## Goal of the exercise
Keep the pictures out, please, and set down every record exactly.

## Data records
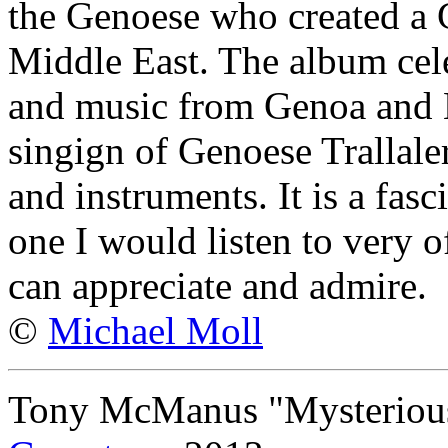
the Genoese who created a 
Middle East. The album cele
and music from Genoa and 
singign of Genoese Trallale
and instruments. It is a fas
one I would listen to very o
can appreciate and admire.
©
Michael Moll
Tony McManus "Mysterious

## Completed exercise
the Genoese who created a 
Middle East. The album cele
and music from Genoa and 
singign of Genoese Trallale
and instruments. It is a fas
one I would listen to very o
can appreciate and admire.
©
Michael Moll
Tony McManus "Mysterious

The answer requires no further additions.